EXERCISE INSTRUCTIONS:
From the first line to the last, restate the records word for word, skipping the pictures.

*** GIVEN RECORDS Section Begins ***

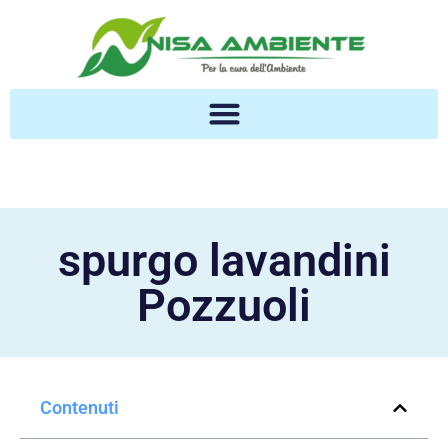
spurgo lavandini
Pozzuoli
Contenuti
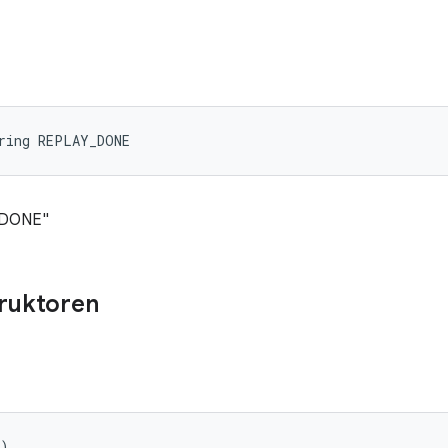
tring REPLAY_DONE
_DONE"
truktoren
()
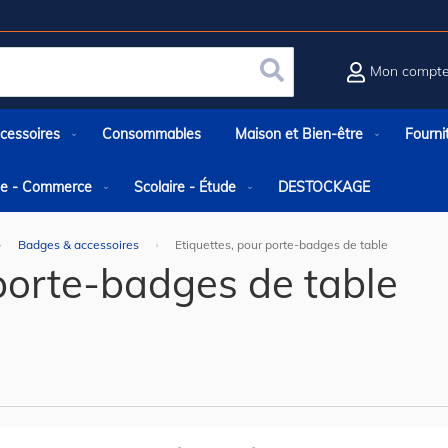
Mon compt
Rechercher
cessoires
Consommables
Maison et Bien-être
Fourni
rie - Commerce
Scolaire - Étude
DESTOCKAGE
Badges & accessoires
Etiquettes, pour porte-badges de table
 porte-badges de table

*** GIVEN RECORDS Section Ends ***

ANSWER SPACE:
spurgo lavandini
Pozzuoli
Contenuti
tring REPLAY_DONE
_DONE"
truktoren
()
Mon compt
Rechercher
cessoires
Consommables
Maison et Bien-être
Fourni
rie - Commerce
Scolaire - Étude
DESTOCKAGE
Badges & accessoires
Etiquettes, pour porte-badges de table
 porte-badges de table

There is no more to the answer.